Shing Fui-On has managed to steal a valuable computer chip, but he is in the custody of the police. While transporting him, a gang – with Ken Lo and Gordon Liu among them – try and break him out – not to save him, but to kidnap him. The cops – Carrie Ng, Cheung Man – fend them off, but Shing is able to escape in the chaos.

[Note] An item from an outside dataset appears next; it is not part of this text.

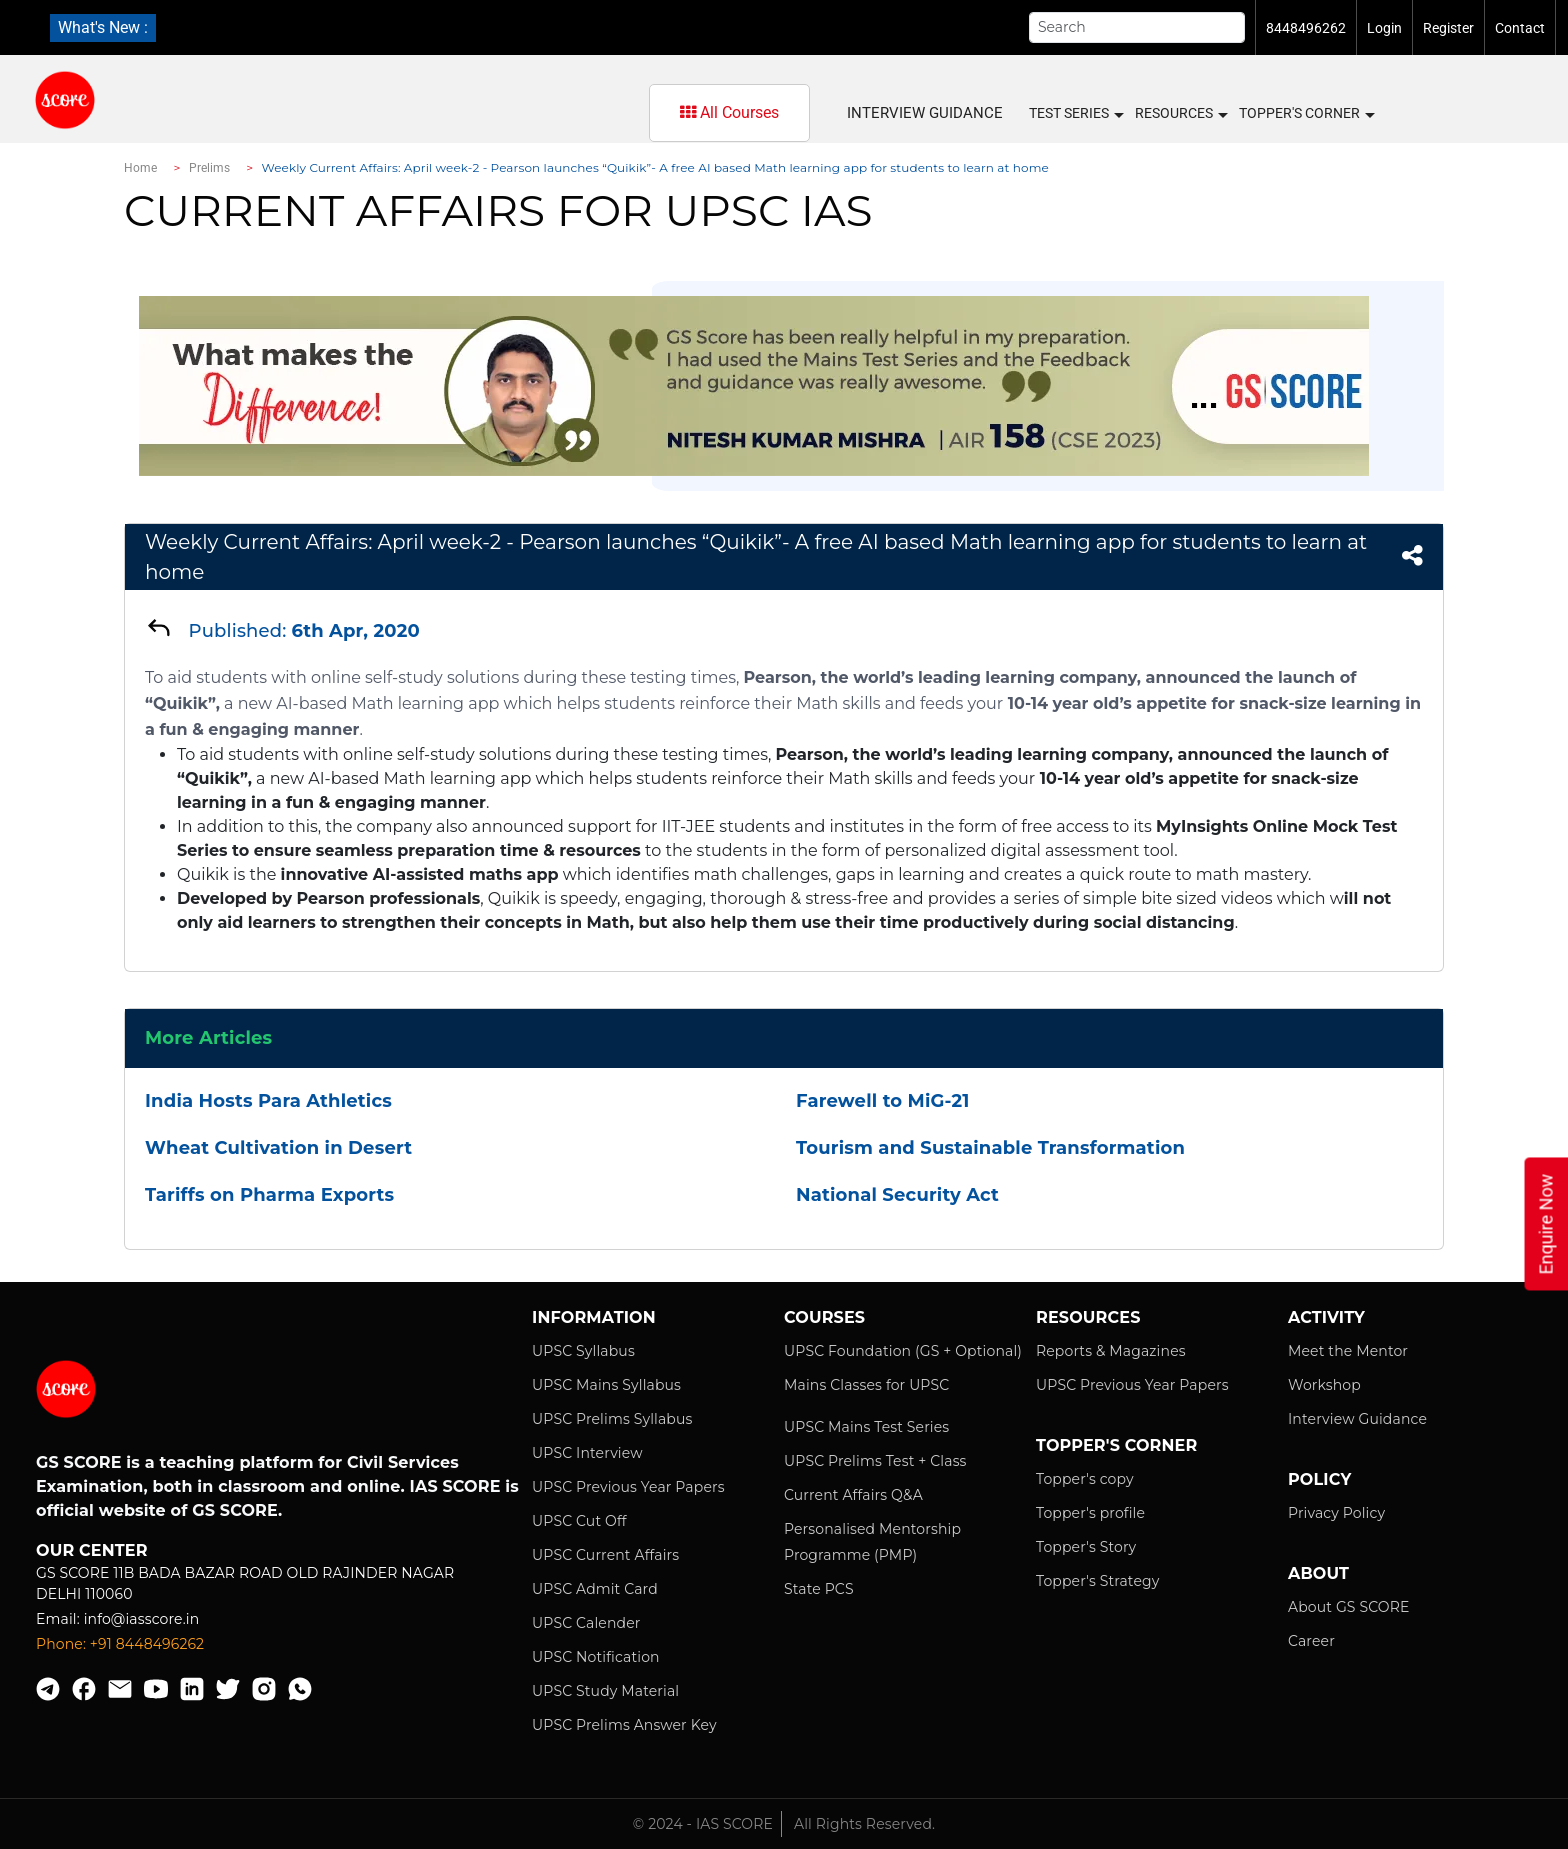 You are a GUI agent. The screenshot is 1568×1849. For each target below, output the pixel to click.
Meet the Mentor (1348, 1351)
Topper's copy (1085, 1479)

So now the bad guys and the cops (who also are joined by a sullen Donnie Yen) try and track him down – their main lead is Eddie Ko who is trying to auction the chip off. There was one very odd scene – Liu who was wounded in the kidnapping attempt has the bullet removed while having sex with a woman. Now I recall Stephen Chow in From Beijing with Love using pornography tapes as an anesthetic for a similar setup – so perhaps this is something doctors should look into!
 

Eventually, the bad guys get the chip – after much maiming and murdering – and fly off to Thailand. There they sell it to Michael Woods and John Salvetti who are encamped somewhere in the wilds of Thailand. Yen and crew accompanied by much of the Thai army invade the compound and the film turns into a war film. Strangely though – even with weapons everywhere, some of the major stars run out of ammunition and have to resort to hand to hand combat!
 

The action is actually a lot of fun – a bit over the top at times – sometimes silly looking – but everyone gets involved. Much of it is gunplay, but there are some good one on ones – though Ken Lo against Carrie Ng didn’t seem very fair! Yen actually does not go up against his foe – Michael Woods – from In the Line of Duty IV – but he does match up with Ken Lo and Gordon Liu.

Needless to say both Carrie and Cheung Man look lovely throughout – even after being wounded and beaten up – and Carrie never loses that stunning gloss to her red ripe lipstick. Carrie is truly the lipstick queen.